Descansé los brazos y miré, relajado, por el espejo
retrovisor izquierdo. Curiosamente, tras el manto casi opaco que nos separaba,
el parque eólico que había dejado atrás aparecía sólidamente arraigado… ¡sobre
el asfalto!
Esperando que fuera un efecto óptico, miré por el espejo
central. No era posible. Los molinos estaban anclados a la carretera, como si
alguien los hubiera plantado allá. Y no sólo eso. En un instante, las aspas se
olvidaron de su giratoria rigidez para retorcerse, cual de culebras se tratara,
y venir hacia nosotros a modo de metálicos tentáculos. Los aerogeneradores se
desprendieron del pavimento para, a la carrera, intentar alcanzarnos. Las
turbinas se me antojaban enormes y ciegas cabezas de pulpo en horrorosa
alucinación.
-¡Joder! ¡Elisa! ¡Joder! ¿Has visto eso?
Accioné el arranque una y otra vez, para encender el
motor, sin éxito. Apenas sonaba un tenue “click” cada vez que giraba la llave.
Tras de nosotros, bajo la lluvia incesante, todo un parque eólico amenazaba con
engullirnos. ¿Estaría volviéndome loco?
Agarré a mi compañera
por los hombros, zarandeándola, rogándole que me sacara de la pesadilla.
Ella se giró, pero su rostro ya no era el de Elisa.
-¡Qué!... ¡Elisa!
Elisa tenía fauces. Elisa tenía los ojos rojos y
almendrados. Elisa tenía toda la faz cubierta de pelo largo, negro y brillante.
Elisa tenía unas orejas y un hocico a cada instante más afilados. Me acababa de
meter de lleno en alguna versión gore de “Caperucita Roja”. Una voz profunda, salida de los abismos de la
licantropía, me instó a sumergirme, aun más, en lo que yo deseaba sólo fuera un
mal sueño.
-Así que, ¿Admites que soy “una loba”?
Sin darme tiempo a reaccionar, se abalanzó sobre mi
cuello. Forcejeando con la diestra para desprenderme de aquél monstruo, y
luchando con la siniestra por abrir la puerta, sentí su letal bocado en la
garganta, y cómo, de a poco, empezaba a perder el sentido. Todo se tornó negro,
más negro todavía.
Olí a tierra mojada. El calor del sol me hizo despertar a
escalofríos. Quise moverme, pero no podía. No tenía fuerzas.
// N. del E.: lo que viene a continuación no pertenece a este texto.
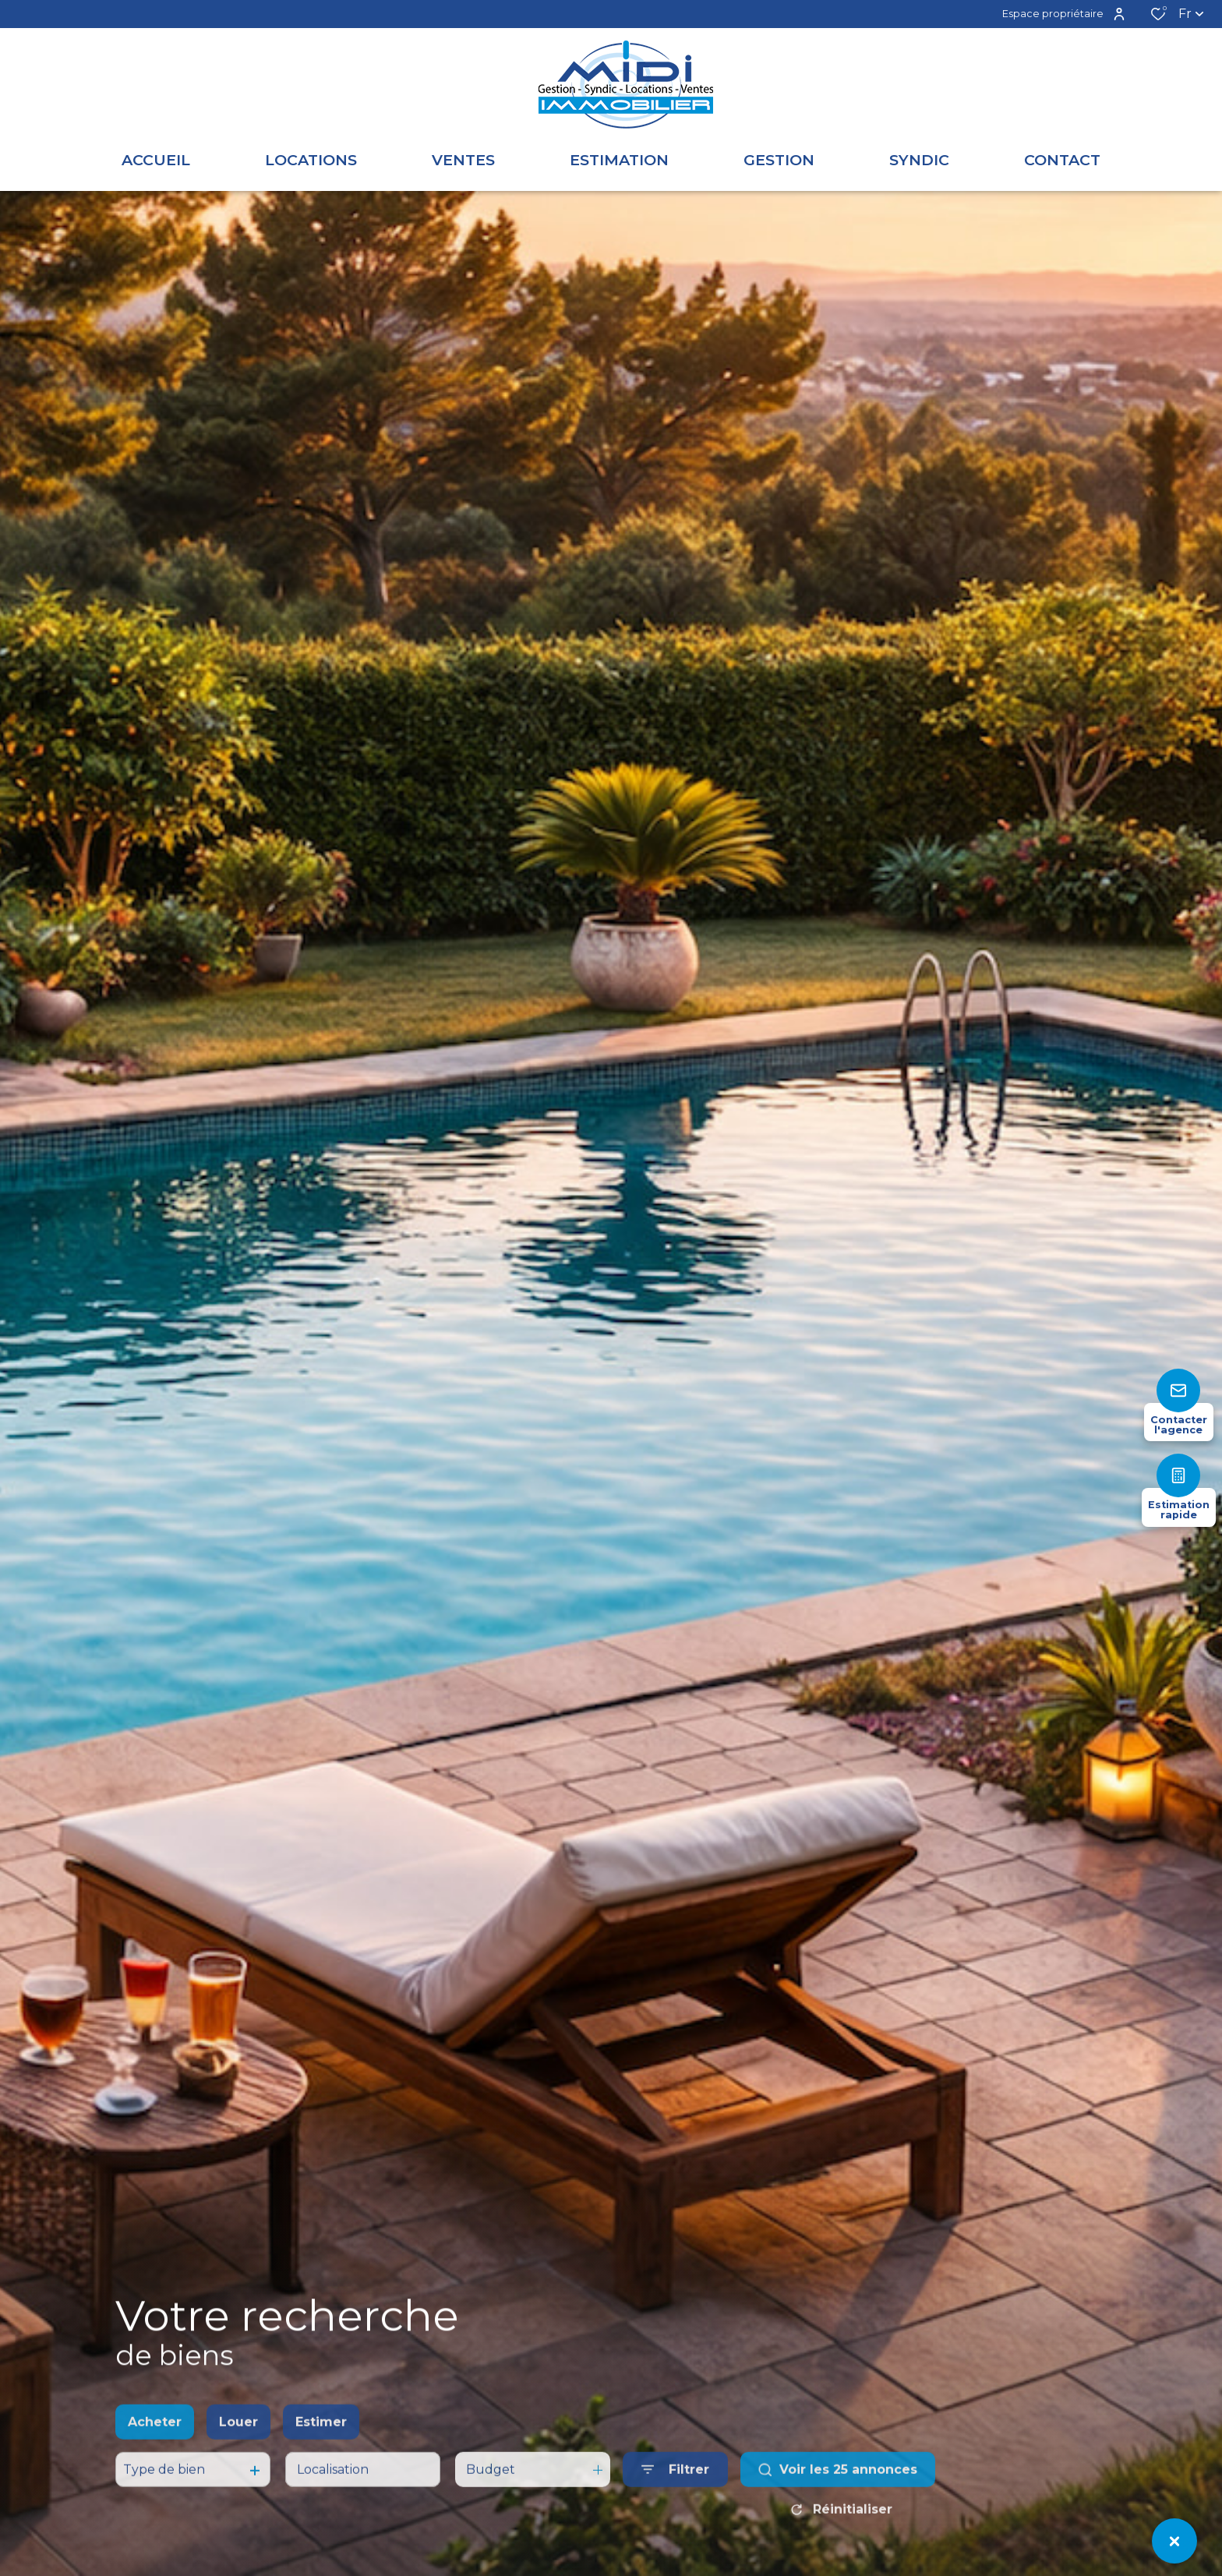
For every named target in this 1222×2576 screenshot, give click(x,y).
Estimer (321, 2454)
-Tranquilo, no se agite ahora. Está usted en una camilla.
Ha tenido un accidente. Ha perdido mucha sangre.
Miré hacia la voz. Era un hombre joven, ataviado con un
llamativo chaleco. Sin apenas darme cuenta, me insertó una vía de modo delicado
y certero en la vena del brazo. Me quemaba la garganta; tosí.
-Tenga cuidado, le hemos puesto oxígeno. No mueva el
cuello; tiene una herida y le hemos aplicado unas gasas provisionalmente hasta
que lleguemos al hospital.
A través de la mascarilla pregunté por mi compañera.
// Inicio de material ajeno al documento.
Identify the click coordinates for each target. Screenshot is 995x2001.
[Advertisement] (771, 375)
Bajando la mirada, el asistente sanitario alzó la
barbilla para permitirme mirar un instante tras él.
Sobre otra camilla había un bulto cubierto con una manta
térmica de dorado color. Estaba totalmente cubierto, incluso la cabeza.
-Elisa…
Anímicamente confuso, mareado, afectado, me dejé hacer.
Entre varios hombres alzaron la camilla y me introdujeron sobre ella en una
ambulancia. Noté algo en la base del cuello. Pasé los dedos bajo el apósito, y
agarré un objeto pequeño y duro. Lo miré. Era un colmillo. Un colmillo de lobo.
Antes de que cerraran las puertas, pude ver los restos
destrozados de mi coche. Al fondo, los aerogeneradores se veían erguidos sobre
la tierra húmeda, y sus aspas, a falta de viento, permanecían detenidas,
sólidas y blancas, como la luz del sol que quemaba La Mancha.